Seve Ballesteros - In Memoriam



In the early years of the Dubai Desert Classic there was no more popular competitor than Severiano Ballesteros. Seve was usually a contender to the last – and indeed was the winner of the tournament in 1992. He has continued to take part over the past few years despite the obvious fact that his golfing powers were waning. In recent years, in contrast to the smiling Seve of before, we have seen a man clearly not at peace with himself, or with his golf. I remember at Creek two years ago watching him struggle off the tee, and on the greens. His face was grim and he seemed older than his years. He was still courteous and professional, but the easy smile which used to signify how simple he found the game was gone.

Seve recently had to withdraw from the Irish Open having signed for the wrong score on one hole (a 10 instead of a 12!) - and he has now announced that he will not take part in this year’s “Open Championship” at Muirfield. Is this the end of his great career? Seve’s slump in form has lasted so long that one perhaps must accept that he will never again play at the highest level. On the other hand Nick Faldo, only a couple of years younger than Seve, seems to have a new lease of life and is competing very close to the top again. Faldo’s performance in the U.S. Open was superb, finishing in the top 10 and also scoring the lowest single round of the championship. It would not be a total surprise if Faldo won at Muirfield, a course on which he has already won two “Opens”.

It would need a highly skilled sports psychologist to explain why Ballesteros has so lost his form and why Faldo has regained much of his. I would like to suggest one reason. Nick looks as if he is enjoying his golf again. Reunited with his long term caddie Fanny and newly married (again!) Faldo looks at peace with the world and with himself. Those who bumped into him during this year’s Desert Classic commented how charming he was (not a word always associated with the rather brash young Nick Faldo)! Seve, on the other hand, looked tired and drawn. When things went wrong (as the always will, at any level, in this diabolical game) Seve looked as if the weight of the world was on his shoulders. Any smile was forced - more to mask despair than as a natural reaction.

What can the ordinary golfer learn from the trials and tribulations of Severiano Ballesteros (and the contrasting better fortunes of Nick Faldo)? First and foremost we must learn that golf is only a game. Those of us who pay money to play do so (presumably) because we want to. Because we enjoy the experience. When it becomes a burden if we lose our form, or if we think that we always get the wrong rub of the green, then the enjoyment goes with it. This can then lead to a vicious circle of golfing depression. We play badly.
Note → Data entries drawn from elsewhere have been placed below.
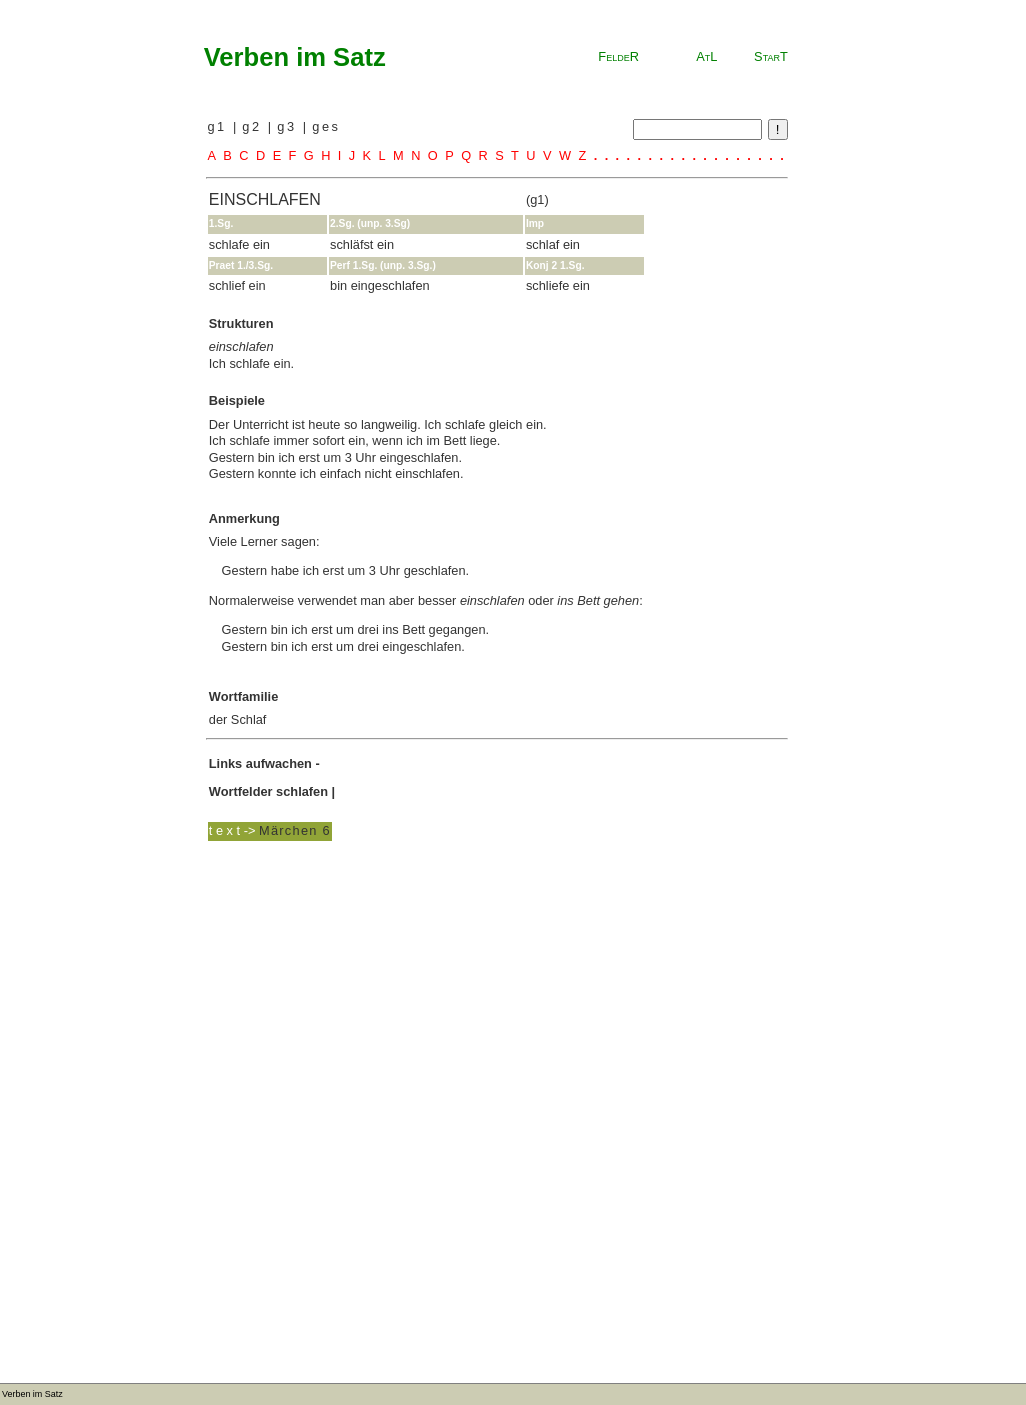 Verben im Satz (295, 57)
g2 (254, 126)
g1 (219, 126)
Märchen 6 (295, 830)
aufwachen (279, 763)
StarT (771, 56)
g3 (289, 126)
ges (326, 126)
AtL (706, 56)
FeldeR (618, 56)
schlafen (302, 791)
The luck goes against us and we play even worse. We don’t enjoy the experience and so we play even more dreadfully! When we play well then we can enter a virtuous circle. A couple of good holes and we begin to believe that, yes, we can play the game. So on the next tee we drive with confidence, and not with worry. And so we may carry on playing better.

The extremes I have sketched out do not, generally, happen like that, of course. In any one round we will have the highs of good holes mixed in with the lows of the disasters. The challenge, which every golfer knows, is always to move on to the next shot, the next hole, and the next round and forget what went before. Easier said than done.
But for Seve it does look as if (in the words of Grantland Rice) that the “last game may be done” and that his “last score may be in”. If so then we can all, without question, say - in the words of the same poet - that he deserves to enjoy his retirement and to be the one who “in the night, beyond the fight …finds his rest at last”. With Seve we will remember his great triumphs, but we will also remember with great affection “how he played the game”. He has earned his rest.